Numerical Analysis on Ultrasound Propagation and Temperature Rise in Focused Ultrasound Treatment with Navier-Stokes Equation

The linear and nonlinear approximation equations which have been usually used in the ultrasound field simulation, have the restrictions such that the higher order nonlinearity or the reflection and refraction cannot be reproduced. In order to overcome the restrictions, Navier-Stokes equation is applied to solve the ultrasound propagation. In the present work, it is assumed that the medium in HIFU treatment is water or liver. The unknown physical parameters which are not explicitly shown in the approximation equations, for example, shear and bulk viscosity, are set to reproduce absorption coefficient. The results of one-dimensional plane wave propagation show that the calculated absorption coefficient of the liver is 0.578 m$^{-1}$, which is almost equal to referenced value 0.574 m$^{-1}$ when the ultrasound frequency is 200kHz.

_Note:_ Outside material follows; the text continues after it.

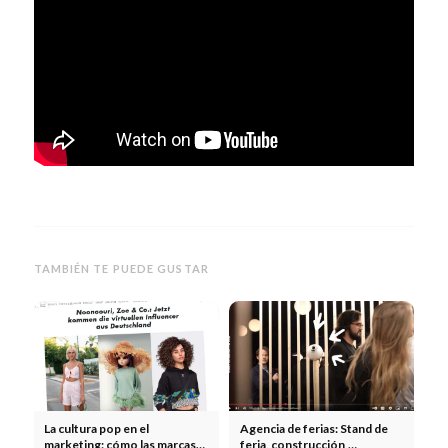
TAMBIÉN TE PUEDE GUSTAR
La cultura pop en el
Agencia de ferias: Stand de
marketing: cómo las marcas
feria, construcción,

The results of the two-dimensional focused ultrasound propagation show that the ratio of negative peak pressure to positive peak pressure decreases with the increase of the transducer drive level. The maximum temperature rise increases and the location of the maximum temperature comes closer to the transducer, when the ratio of bulk viscosity to shear viscosity increases with a constant absorption coefficient.